**Work order**:
Which lines of the listing hold the string "close"? Copy those lines.
#### Records for processing ####
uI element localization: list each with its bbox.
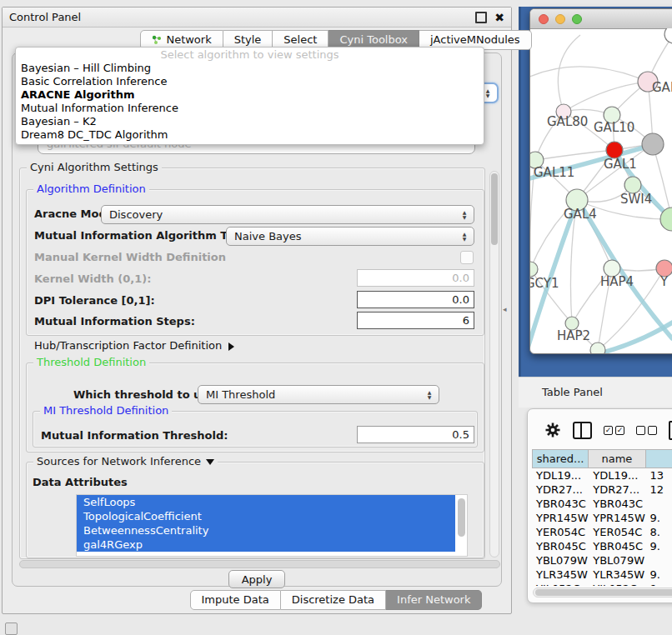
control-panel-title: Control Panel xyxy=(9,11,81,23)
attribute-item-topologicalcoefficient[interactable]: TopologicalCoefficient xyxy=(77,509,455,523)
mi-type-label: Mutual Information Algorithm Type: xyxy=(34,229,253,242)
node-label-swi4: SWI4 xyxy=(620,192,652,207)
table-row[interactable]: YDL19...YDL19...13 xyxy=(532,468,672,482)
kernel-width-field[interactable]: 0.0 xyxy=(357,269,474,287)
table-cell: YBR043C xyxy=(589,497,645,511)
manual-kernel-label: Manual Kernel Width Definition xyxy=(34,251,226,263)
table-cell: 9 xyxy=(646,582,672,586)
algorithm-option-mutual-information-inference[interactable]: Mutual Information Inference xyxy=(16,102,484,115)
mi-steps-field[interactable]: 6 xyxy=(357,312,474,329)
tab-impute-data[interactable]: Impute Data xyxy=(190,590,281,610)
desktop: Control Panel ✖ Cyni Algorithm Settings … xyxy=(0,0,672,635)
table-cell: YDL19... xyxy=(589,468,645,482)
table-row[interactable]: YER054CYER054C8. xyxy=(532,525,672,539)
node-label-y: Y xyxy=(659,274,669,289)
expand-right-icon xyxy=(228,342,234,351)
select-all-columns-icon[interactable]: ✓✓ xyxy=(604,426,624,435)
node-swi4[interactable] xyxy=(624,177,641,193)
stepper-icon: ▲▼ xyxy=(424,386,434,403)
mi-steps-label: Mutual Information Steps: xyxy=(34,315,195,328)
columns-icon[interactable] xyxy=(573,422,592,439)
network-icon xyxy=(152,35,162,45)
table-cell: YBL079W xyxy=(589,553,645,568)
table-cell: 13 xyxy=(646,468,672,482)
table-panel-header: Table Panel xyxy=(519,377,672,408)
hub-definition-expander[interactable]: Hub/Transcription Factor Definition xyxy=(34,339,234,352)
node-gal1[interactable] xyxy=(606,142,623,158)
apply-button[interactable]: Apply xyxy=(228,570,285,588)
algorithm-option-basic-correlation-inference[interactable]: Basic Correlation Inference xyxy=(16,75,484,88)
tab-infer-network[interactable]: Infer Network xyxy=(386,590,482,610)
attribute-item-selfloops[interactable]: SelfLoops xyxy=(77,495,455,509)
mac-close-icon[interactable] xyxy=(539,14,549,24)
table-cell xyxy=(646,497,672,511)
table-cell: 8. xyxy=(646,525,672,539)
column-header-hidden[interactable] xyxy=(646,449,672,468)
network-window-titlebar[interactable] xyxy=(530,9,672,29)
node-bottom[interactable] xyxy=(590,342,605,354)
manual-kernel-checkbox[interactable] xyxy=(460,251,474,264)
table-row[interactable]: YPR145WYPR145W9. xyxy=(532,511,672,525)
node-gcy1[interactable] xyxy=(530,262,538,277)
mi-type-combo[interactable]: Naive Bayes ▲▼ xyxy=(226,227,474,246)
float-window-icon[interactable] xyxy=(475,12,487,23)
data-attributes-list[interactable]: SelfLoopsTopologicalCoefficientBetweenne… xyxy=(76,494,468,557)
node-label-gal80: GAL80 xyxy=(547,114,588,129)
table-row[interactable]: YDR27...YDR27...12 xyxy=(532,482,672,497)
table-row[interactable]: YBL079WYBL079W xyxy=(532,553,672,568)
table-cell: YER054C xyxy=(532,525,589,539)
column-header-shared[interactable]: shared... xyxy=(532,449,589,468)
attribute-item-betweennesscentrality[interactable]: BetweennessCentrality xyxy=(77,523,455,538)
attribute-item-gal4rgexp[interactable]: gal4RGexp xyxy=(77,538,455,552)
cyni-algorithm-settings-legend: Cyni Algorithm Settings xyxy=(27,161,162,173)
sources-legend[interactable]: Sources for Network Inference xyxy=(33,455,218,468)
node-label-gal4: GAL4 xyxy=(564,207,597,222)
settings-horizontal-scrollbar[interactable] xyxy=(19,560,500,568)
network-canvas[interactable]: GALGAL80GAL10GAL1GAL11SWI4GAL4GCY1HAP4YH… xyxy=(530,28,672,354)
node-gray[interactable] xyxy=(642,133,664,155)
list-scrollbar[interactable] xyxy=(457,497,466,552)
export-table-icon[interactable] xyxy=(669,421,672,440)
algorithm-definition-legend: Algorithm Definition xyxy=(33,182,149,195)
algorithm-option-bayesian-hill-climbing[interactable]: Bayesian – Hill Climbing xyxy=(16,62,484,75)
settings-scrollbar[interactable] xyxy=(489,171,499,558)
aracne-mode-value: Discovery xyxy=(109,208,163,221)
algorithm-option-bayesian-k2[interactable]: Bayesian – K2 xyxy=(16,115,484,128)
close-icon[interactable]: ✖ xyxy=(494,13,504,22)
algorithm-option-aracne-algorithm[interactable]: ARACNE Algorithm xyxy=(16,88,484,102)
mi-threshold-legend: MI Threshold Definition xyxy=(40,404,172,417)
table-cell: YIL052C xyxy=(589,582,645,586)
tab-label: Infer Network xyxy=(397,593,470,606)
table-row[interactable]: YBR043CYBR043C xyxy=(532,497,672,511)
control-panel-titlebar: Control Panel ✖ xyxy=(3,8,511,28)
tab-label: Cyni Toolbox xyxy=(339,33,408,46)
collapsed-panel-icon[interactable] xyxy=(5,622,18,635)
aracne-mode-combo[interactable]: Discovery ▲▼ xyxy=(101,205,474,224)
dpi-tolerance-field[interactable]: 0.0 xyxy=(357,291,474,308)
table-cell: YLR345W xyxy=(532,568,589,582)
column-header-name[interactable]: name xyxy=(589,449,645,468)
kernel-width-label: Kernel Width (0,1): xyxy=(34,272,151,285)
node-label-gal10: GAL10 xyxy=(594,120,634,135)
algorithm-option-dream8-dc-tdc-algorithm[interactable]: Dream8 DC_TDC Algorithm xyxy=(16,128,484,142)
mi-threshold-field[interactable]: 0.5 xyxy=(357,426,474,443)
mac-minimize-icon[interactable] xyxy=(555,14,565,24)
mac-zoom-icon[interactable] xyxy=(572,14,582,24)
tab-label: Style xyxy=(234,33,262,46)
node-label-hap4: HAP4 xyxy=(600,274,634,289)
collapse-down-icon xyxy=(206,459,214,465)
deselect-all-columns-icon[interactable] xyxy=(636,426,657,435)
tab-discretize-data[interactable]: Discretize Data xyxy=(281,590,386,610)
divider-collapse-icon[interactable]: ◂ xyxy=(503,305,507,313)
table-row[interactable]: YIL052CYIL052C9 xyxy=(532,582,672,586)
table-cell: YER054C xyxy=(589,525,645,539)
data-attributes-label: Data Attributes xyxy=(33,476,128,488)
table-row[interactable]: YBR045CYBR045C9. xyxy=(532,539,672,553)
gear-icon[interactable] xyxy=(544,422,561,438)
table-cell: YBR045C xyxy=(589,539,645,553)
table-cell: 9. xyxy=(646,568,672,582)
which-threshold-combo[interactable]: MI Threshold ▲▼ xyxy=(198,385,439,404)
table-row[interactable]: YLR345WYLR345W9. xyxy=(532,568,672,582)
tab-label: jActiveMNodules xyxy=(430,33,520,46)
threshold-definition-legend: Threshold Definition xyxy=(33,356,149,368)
####
#### Records for processing ####
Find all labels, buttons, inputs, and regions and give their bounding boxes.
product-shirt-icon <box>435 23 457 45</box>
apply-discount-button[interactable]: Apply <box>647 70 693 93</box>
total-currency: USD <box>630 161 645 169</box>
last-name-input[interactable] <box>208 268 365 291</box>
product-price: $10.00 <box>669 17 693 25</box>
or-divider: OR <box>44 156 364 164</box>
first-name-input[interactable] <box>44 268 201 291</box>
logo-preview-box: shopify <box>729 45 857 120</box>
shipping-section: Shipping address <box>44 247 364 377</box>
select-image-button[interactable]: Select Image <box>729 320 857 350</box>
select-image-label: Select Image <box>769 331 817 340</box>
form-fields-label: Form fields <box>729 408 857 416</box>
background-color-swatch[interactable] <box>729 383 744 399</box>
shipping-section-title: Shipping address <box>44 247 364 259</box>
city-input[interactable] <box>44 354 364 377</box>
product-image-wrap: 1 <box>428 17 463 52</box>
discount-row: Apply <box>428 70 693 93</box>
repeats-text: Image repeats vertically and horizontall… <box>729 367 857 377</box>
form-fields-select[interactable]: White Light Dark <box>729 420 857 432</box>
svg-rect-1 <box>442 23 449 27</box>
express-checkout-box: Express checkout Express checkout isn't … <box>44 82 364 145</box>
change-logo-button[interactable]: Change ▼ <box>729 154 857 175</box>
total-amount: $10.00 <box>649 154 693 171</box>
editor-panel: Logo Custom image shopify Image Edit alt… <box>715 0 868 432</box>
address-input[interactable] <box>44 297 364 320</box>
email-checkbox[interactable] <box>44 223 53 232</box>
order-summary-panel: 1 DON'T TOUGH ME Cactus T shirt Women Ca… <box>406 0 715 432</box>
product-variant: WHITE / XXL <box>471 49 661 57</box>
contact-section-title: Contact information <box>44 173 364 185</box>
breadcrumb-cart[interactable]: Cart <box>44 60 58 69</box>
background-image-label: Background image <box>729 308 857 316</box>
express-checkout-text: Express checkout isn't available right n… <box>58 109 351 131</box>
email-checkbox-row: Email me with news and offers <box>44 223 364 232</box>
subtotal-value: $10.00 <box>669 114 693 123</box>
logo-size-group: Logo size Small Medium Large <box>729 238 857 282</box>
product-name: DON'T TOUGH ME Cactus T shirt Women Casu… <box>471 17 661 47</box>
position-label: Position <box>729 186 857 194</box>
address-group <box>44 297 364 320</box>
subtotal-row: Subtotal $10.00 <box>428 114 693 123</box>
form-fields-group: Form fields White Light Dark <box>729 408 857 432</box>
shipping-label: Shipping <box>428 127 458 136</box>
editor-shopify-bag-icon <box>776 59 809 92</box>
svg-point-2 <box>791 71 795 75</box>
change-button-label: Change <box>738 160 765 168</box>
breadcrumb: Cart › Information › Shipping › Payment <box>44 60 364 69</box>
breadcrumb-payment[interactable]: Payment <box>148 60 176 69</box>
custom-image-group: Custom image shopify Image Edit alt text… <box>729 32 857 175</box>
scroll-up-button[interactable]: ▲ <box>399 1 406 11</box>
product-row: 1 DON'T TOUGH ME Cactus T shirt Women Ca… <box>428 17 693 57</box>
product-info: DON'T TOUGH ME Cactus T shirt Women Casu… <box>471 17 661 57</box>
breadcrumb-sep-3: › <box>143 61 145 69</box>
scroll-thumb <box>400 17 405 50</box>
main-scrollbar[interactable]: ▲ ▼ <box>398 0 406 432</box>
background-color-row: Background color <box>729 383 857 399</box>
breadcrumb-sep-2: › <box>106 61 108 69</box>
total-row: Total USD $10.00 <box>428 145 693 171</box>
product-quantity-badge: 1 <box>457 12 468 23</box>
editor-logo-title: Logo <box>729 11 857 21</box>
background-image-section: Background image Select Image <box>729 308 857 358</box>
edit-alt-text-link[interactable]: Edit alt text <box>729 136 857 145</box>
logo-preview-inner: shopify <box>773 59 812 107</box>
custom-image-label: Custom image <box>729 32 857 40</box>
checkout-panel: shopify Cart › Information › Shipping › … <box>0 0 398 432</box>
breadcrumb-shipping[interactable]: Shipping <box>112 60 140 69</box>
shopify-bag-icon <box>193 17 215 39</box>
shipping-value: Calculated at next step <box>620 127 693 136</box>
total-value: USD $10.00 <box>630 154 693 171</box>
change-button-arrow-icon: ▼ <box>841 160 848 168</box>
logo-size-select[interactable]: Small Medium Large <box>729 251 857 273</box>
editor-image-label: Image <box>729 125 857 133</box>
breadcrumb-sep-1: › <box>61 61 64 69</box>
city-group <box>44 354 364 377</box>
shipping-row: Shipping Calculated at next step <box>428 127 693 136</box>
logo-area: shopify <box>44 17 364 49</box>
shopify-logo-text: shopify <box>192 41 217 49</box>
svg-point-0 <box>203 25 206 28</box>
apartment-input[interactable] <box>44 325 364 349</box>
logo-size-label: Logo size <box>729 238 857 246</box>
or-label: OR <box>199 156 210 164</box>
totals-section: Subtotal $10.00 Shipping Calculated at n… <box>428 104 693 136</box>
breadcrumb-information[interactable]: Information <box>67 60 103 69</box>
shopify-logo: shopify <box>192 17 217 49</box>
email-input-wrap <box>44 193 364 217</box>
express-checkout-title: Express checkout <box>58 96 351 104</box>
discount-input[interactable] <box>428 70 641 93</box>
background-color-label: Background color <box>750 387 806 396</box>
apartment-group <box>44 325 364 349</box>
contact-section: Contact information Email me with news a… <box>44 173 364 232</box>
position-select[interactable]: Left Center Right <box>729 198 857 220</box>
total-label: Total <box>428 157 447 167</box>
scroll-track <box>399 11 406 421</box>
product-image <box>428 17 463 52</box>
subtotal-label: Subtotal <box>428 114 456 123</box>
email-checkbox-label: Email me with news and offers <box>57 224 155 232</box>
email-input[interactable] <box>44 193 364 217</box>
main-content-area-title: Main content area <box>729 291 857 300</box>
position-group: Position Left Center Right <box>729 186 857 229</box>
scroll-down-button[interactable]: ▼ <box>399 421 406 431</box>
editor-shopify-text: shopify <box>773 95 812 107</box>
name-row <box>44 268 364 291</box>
####
#### Records for processing ####
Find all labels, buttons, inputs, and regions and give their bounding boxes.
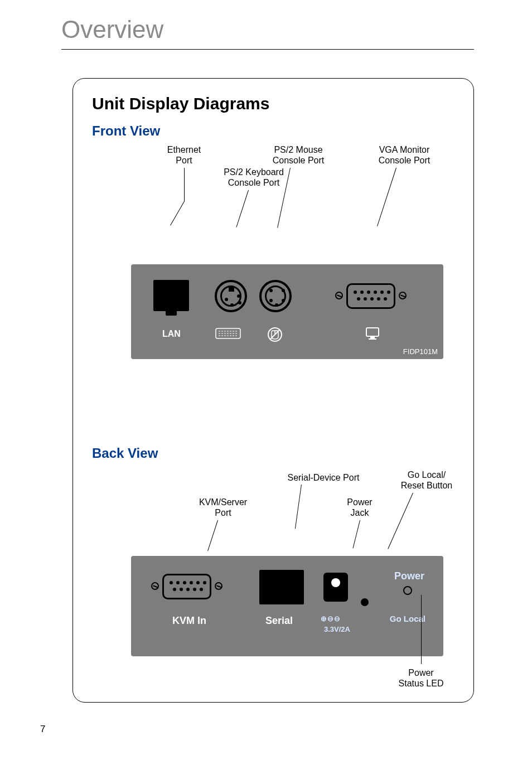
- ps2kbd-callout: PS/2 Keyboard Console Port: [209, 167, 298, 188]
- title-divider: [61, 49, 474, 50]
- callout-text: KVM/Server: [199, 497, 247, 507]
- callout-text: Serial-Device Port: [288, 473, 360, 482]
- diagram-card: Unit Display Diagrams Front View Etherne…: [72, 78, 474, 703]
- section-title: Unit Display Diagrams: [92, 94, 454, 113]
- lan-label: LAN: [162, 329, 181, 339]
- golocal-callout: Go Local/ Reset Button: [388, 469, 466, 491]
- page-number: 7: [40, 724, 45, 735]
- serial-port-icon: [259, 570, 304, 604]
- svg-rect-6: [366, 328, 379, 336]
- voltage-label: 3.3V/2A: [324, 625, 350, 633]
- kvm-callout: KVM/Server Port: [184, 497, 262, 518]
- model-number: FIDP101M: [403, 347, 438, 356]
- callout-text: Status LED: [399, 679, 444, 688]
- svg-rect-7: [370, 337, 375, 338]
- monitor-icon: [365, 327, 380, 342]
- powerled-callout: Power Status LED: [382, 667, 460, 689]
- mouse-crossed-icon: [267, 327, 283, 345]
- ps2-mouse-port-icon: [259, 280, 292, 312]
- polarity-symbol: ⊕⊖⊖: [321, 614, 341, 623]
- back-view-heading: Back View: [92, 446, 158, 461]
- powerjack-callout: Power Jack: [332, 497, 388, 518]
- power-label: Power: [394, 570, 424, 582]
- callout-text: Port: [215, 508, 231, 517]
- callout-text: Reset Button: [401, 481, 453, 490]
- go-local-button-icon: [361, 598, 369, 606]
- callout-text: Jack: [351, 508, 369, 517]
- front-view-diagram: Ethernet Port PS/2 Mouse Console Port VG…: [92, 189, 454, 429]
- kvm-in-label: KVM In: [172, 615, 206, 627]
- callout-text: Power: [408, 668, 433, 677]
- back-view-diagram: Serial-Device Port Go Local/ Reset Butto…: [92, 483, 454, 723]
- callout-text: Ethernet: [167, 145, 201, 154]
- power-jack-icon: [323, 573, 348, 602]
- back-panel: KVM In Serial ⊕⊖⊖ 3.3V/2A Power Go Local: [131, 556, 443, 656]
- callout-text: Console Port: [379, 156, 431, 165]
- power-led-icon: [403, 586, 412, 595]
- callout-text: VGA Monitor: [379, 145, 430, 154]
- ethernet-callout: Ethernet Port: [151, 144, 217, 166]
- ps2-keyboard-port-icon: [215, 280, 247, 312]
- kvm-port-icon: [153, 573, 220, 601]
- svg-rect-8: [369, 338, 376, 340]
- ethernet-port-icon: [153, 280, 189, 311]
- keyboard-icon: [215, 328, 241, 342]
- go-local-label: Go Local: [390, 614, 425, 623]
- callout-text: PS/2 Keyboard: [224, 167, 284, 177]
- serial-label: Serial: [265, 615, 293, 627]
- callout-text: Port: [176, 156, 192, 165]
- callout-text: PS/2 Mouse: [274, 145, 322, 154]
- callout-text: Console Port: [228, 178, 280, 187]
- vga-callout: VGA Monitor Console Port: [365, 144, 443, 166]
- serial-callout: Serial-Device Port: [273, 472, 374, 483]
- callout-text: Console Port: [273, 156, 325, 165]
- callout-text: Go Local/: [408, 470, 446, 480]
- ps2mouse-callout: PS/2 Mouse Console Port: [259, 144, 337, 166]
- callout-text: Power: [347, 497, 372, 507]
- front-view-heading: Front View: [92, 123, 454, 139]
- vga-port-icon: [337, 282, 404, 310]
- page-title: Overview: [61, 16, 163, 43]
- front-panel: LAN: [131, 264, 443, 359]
####
**Task response**:
mac-close-icon[interactable] xyxy=(539,14,549,24)
close-icon[interactable]: ✖ xyxy=(494,13,504,22)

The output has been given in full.